Any idea what's wrong?

Quite possibly pg_basebackup is waiting for a checkpoint to occur. See:

https://www.postgresql.org/docs/current/app-pgbasebackup.html#id-1.9.4.9.8

As you are on PostgreSQL 13, SELECT * FROM pg_stat_progress_basebackup;
might give some clues as to what's happening.

See also:

Regards

Ian Barwick

Answer 2 · 2021-06-15T07:19:50.000Z

Thanks @ibarwick!

I get the following output from stat progress:

-[ RECORD 1 ]--------+-------------------------
pid                  | 16028
phase                | streaming database files
backup_total         | 33048064
backup_streamed      | 391168
tablespaces_total    | 1
tablespaces_streamed | 0

pg_basebackup: Basissicherung eingeleitet, warte auf Abschluss des Checkpoints
pg_basebackup: Checkpoint abgeschlossen
pg_basebackup: Write-Ahead-Log-Startpunkt: 0/26000028 auf Zeitleiste 1
pg_basebackup: Hintergrund-WAL-Receiver wird gestartet
pg_basebackup: temporärer Replikations-Slot »pg_basebackup_16107« wurde erzeugt
    0/32273 kB (0%), 0/1 Tablespace (.../postgresql/13/main/backup_label)

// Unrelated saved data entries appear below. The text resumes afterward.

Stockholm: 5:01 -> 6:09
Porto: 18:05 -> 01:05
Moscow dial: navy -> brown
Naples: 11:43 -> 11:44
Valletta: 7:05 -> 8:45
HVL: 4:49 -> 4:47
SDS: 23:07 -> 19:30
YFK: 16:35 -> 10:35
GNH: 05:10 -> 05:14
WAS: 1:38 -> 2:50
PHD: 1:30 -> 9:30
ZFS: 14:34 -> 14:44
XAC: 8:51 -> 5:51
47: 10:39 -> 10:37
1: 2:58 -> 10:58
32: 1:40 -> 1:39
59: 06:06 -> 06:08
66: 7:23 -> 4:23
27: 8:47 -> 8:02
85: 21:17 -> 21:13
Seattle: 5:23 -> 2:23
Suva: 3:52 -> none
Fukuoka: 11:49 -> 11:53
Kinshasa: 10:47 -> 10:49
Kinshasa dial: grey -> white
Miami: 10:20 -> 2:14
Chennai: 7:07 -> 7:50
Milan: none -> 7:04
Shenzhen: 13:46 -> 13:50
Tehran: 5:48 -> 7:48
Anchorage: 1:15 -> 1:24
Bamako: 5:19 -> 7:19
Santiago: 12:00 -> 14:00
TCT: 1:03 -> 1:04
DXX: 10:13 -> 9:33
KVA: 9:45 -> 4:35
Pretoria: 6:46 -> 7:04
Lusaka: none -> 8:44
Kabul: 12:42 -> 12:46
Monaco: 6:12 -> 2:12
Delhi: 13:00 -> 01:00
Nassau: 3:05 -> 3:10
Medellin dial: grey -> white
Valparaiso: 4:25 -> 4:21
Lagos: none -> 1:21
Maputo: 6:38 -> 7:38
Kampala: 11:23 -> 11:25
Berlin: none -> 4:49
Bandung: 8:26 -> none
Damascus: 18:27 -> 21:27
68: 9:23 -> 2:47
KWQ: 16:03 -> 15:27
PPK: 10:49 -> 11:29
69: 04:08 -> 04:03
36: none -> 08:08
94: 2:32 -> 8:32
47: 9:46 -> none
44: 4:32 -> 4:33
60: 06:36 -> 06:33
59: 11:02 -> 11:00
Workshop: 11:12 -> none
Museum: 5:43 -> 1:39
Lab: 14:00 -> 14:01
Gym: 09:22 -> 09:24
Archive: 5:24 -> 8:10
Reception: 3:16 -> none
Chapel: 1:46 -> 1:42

postgres=# SELECT * FROM pg_stat_replication;
-[ RECORD 1 ]----+------------------------------
pid              | 16175
usesysid         | 16384
usename          | repmgr
application_name | pg_basebackup
client_addr      | 10.10.10.42
client_hostname  |
client_port      | 43218
backend_start    | 2021-06-15 09:25:08.613556+02
backend_xmin     |
state            | backup
sent_lsn         |
write_lsn        |
flush_lsn        |
replay_lsn       |
write_lag        |
flush_lag        |
replay_lag       |
sync_priority    | 0
sync_state       | async
reply_time       |
-[ RECORD 2 ]----+------------------------------
pid              | 16178
usesysid         | 16384
usename          | repmgr
application_name | pg_basebackup
client_addr      | 10.10.10.42
client_hostname  |
client_port      | 43220
backend_start    | 2021-06-15 09:25:08.78911+02
backend_xmin     |
state            | streaming
sent_lsn         | 0/280000D8
write_lsn        | 0/28000000
flush_lsn        | 0/28000000
replay_lsn       |
write_lag        | 00:00:00.002866
flush_lag        | 00:00:00.002866
replay_lag       | 00:00:00.002866
sync_priority    | 1
sync_state       | sync
reply_time       | 2021-06-15 09:25:08.854049+02

It's stuck in this step! My database is newly created so there is nearly no data to transfer...

Any ideas?

Best Ragards!
David

Answer 3 · 2021-06-15T07:28:13.000Z

From that, pg_basebackup has transferred ca. 400Kb of 33Mb, maybe there is some kind of connectivity issue between primary and standby? Is the backup_streamed number increasing? If not, it might be worth interrupting the process and running the pg_basebackup command manually with the --progress option, e.g.:

pg_basebackup -l "repmgr base backup"  -D /data/postgresql/13/main -h pgsql1 -p 5432 -U repmgr -X stream --progress

to see if that provides any clues (this is all outside repmgr's control). Delete the contents of /data/postgresql/13/main before doing that.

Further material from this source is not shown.